The trichlomethyloxazolidinone obtained was then converted to the corresponding free amino acid through hydrolysis in acidic conditions (Scheme 5). Thus, treatment of (S,S,S,R)-2 with a saturated solution of hydrogen chloride in ethyl acetate furnished (R,S,S)-1 in enantiomerically pure form, as the hydrochloride salt. It is worth noting that the overall isolated yield of the final amino acid resulting from the epimerization-condensation-hydrolysis sequence was 56%, which represents a tremendous improvement when compared with the 30% described for direct crystallizations.12a
Thus, the trichlomethyloxazolidinone (S,S,S,R)-2 has proven to be a key intermediate to allow a more efficient synthesis of (R,S,S)-1. At this point, we considered that this oxazolidinone could also be a valuable precursor to afford α-tetrasubstituted derivatives of this Oic stereoisomer. We decided to explore this possibility driven by the attractiveness of α-alkylated Oic derivatives for peptide-engineering purposes and the potential therapeutic value shown by structurally related compounds for the treatment of osteoarthritis.10
Treatment of oxazolidinone (S,S,S,R)-2 with lithium diisopropylamide in THF at −78 °C generated a lithium enolate that successfully reacted with several alkyl electrophiles in high yields (Scheme 6). As in the pioneering investigations by Seebach et al.,17a we observed that both the trichloromethyl group and the newly introduced substituent are cis to each other on the exo side of the bicycle constituted by the two five-membered rings. This indicates that the enolate underwent alkylation exclusively at the Si face. The bridgehead nitrogen of (S,S,S,R)-2 is strongly pyramidalised and its inversion does not take place, even when the enolate is generated, because of the high steric constraints that such a change would have on the system. For this reason, the enolate attacks the electrophile only from the face that was previously occupied by the α hydrogen, thus leading to the formation of a single stereoisomer with retention of configuration at C9a. This behaviour was named by Seebach as self-reproduction of chirality.17a The complete stereocontrol of this process becomes particularly remarkable in comparison with the only example of the α-alkylation of an L-Oic derivative reported to date.10 It has been shown that an N-protected methyl ester derivative of L-Oic undergoes methylation, upon treatment with LiHMDS, to afford the stereoisomer with retention of configuration as the major compound, together with a non-negligible percentage of the α-methylated epimer. In contrast, in our case, not even traces of the other possible stereoisomer could be detected. Single crystal X-ray diffraction analysis of the resulting α-tetrasubstituted compounds 3a–c provided evidence for the alkylation reaction taking place with retention of configuration23 (Fig. 4).
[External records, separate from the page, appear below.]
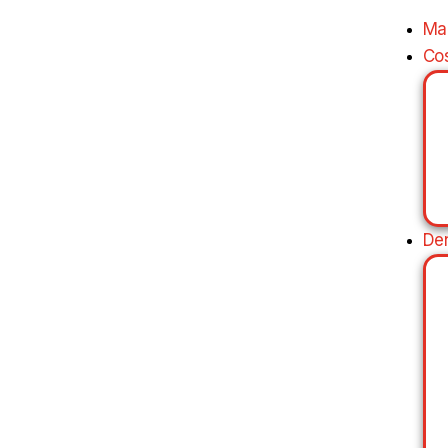
Ma
Co
De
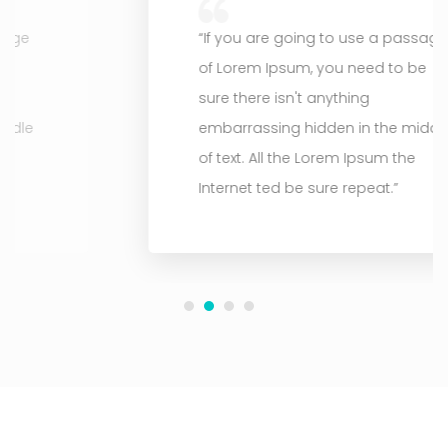
“If you are going to use a passage
of Lorem Ipsum, you need to be
sure there isn't anything
embarrassing hidden in the middle
of text. All the Lorem Ipsum the
Internet ted be sure repeat.”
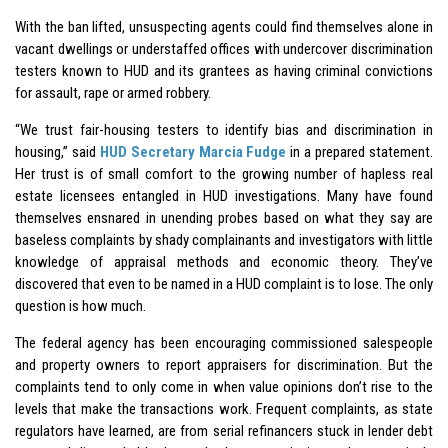
With the ban lifted, unsuspecting agents could find themselves alone in
vacant dwellings or understaffed offices with undercover discrimination
testers known to HUD and its grantees as having criminal convictions
for assault, rape or armed robbery.
“We trust fair-housing testers to identify bias and discrimination in
housing,” said
HUD Secretary Marcia Fudge
in a prepared statement.
Her trust is of small comfort to the growing number of hapless real
estate licensees entangled in HUD investigations. Many have found
themselves ensnared in unending probes based on what they say are
baseless complaints by shady complainants and investigators with little
knowledge of appraisal methods and economic theory. They’ve
discovered that even to be named in a HUD complaint is to lose. The only
question is how much.
The federal agency has been encouraging commissioned salespeople
and property owners to report appraisers for discrimination. But the
complaints tend to only come in when value opinions don’t rise to the
levels that make the transactions work. Frequent complaints, as state
regulators have learned, are from serial refinancers stuck in lender debt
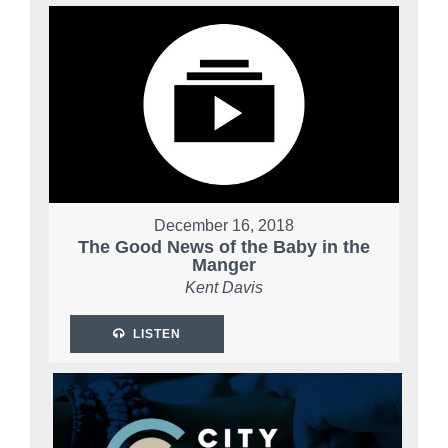
December 16, 2018
The Good News of the Baby in the
Manger
Kent Davis
LISTEN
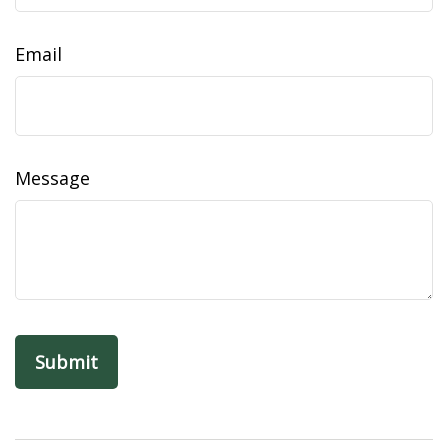
Email
Message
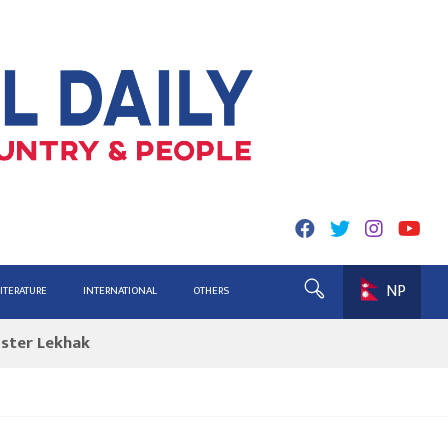
NP
ing for Report
LITERATURE
INTERNATIONAL
OTHERS
ister Lekhak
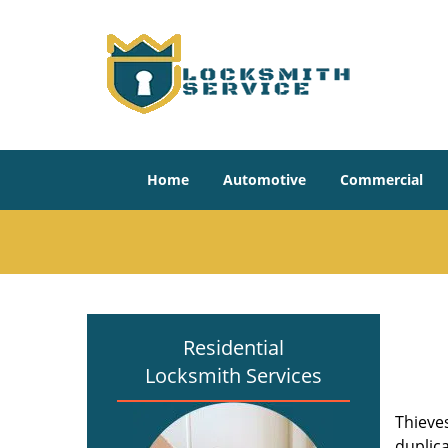
Home
Automotive
Commercial
Residential
Locksmith Services
Thieve
duplica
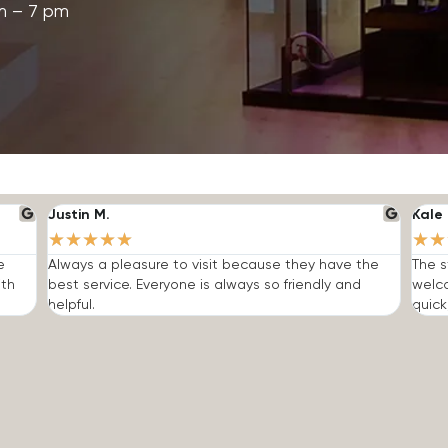
m – 7 pm
Justin M.
Kale 
★
★
★
★
★
★
★
e
Always a pleasure to visit because they have the
The s
ith
best service. Everyone is always so friendly and
welc
helpful.
quick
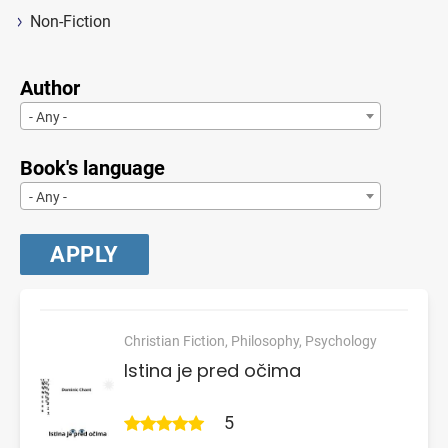
Non-Fiction
Author
- Any -
Book's language
- Any -
Christian Fiction, Philosophy, Psychology
Istina je pred očima
5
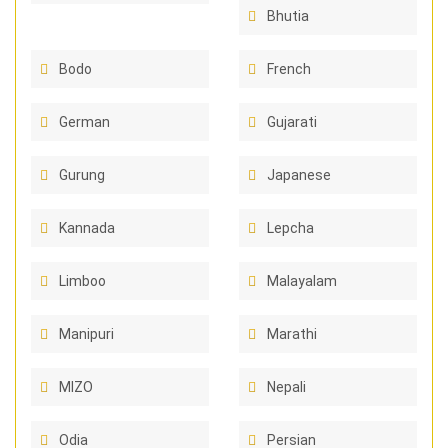
Bhutia
Bodo
French
German
Gujarati
Gurung
Japanese
Kannada
Lepcha
Limboo
Malayalam
Manipuri
Marathi
MIZO
Nepali
Odia
Persian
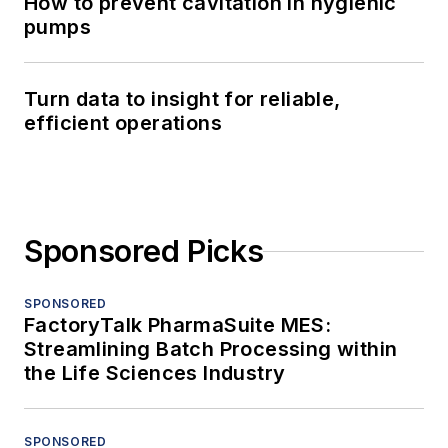
How to prevent cavitation in hygienic
pumps
Turn data to insight for reliable,
efficient operations
Sponsored Picks
SPONSORED
FactoryTalk PharmaSuite MES:
Streamlining Batch Processing within
the Life Sciences Industry
SPONSORED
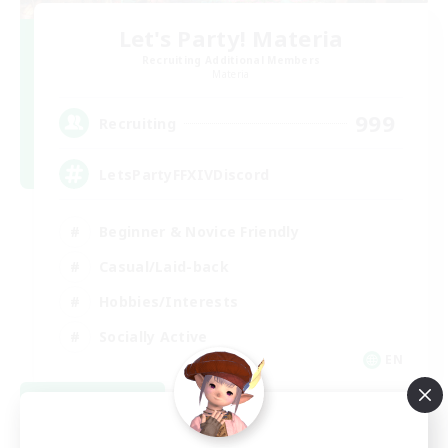
Let's Party! Materia
Recruiting Additional Members
Materia
999
Recruiting
LetsPartyFFXIVDiscord
Beginner & Novice Friendly
Casual/Laid-back
Hobbies/Interests
Socially Active
EN
View Details
Listing expires 08/24/2026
In the three crystalline structures, the pyrrolidine ring assumes an envelope conformation and, as already observed for (S,S,S,R)-2 (Fig. 3), it is the atom at the 8a position (Cγ considering the proline system) that deviates from planarity (0.58–0.61 Å). However, in contrast to (S,S,S,R)-2, in all three tetrasubstituted derivatives 3a–c a Cγ-endo conformation22 is observed, i.e. the flap of the envelope points in the opposite direction. This probably helps to accommodate the newly introduced bridgehead substituent.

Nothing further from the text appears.